I get why it's used. Nuns typically wear a ton of clothes and worship the lord, but what if they didn't? It's just that this teenage guy fantasy of a religious community of women suddenly dropping into a pair of their ungodlies hasn't been that edgy since The Devils, a movie made in 1971 that was basically a to-do list for pissing off the Catholic Church. And even that's a relatively new example. Black Narcissus, a film about lustful nuns, was made in 1947. And you can find it in the goddamn Criterion Collection. That shit ain't bad.

But it's still somehow seen as the be-all, end-all of mischievousness. People mostly remember the classic Three Stooges shorts as light on masturbation material, so when they made a full-length modern film in 2012, they made sure to include bikini-clad Kate Upton as a nun in a role that I can only describe as "Kate, I'm so sorry." The movie Shoot 'Em Up tells the story of Paul Giamatti and Clive Owen attempting to rid the world of all its bullets by putting them in one another, but even it takes a second to reveal that a nun is wearing lingerie.
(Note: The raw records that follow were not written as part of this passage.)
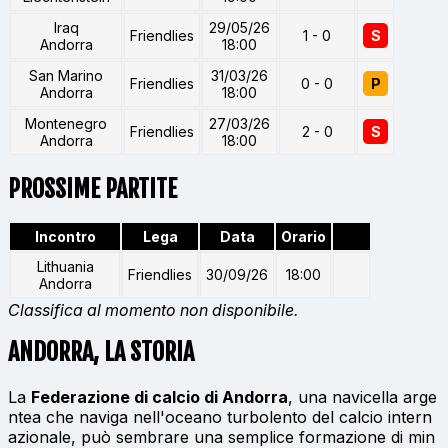
Iraq
29/05/26
Friendlies
1 - 0
S
Andorra
18:00
San Marino
31/03/26
Friendlies
0 - 0
P
Andorra
18:00
Montenegro
27/03/26
Friendlies
2 - 0
S
Andorra
18:00
PROSSIME PARTITE
Incontro
Lega
Data
Orario
Lithuania
Friendlies
30/09/26
18:00
Andorra
Classifica al momento non disponibile.
ANDORRA, LA STORIA
La
Federazione di calcio di Andorra
, una navicella arge
ntea che naviga nell'oceano turbolento del calcio intern
azionale, può sembrare una semplice formazione di min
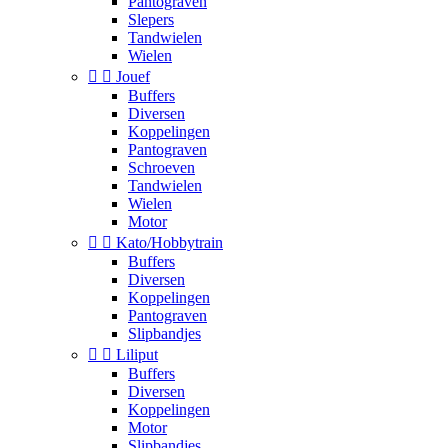
Pantograven
Slepers
Tandwielen
Wielen


Jouef
Buffers
Diversen
Koppelingen
Pantograven
Schroeven
Tandwielen
Wielen
Motor


Kato/Hobbytrain
Buffers
Diversen
Koppelingen
Pantograven
Slipbandjes


Liliput
Buffers
Diversen
Koppelingen
Motor
Slipbandjes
Machete made sure to put a habit-clad Lindsay Lohan front and center in their ad campaign -- so on one hand, they were kind of making fun of the trope, but on the other, they were also sure it would put teenage boys in the seats.

LINDSAY LOHLAN AS THE SISTER ROBERT RODIGUEZIS MACHETE

And remember Californication, the series about the hard-drinking writer that was basically Eastbound And Down for people who lack self awareness? The first episode starts with David Duchovny getting blown by a nun. That's the first thing you see in the whole show.

And the top YouTube comment on that video is about how that scene was made to get rid of all the people who "get easily offended." That says it all. Super edgy, bro.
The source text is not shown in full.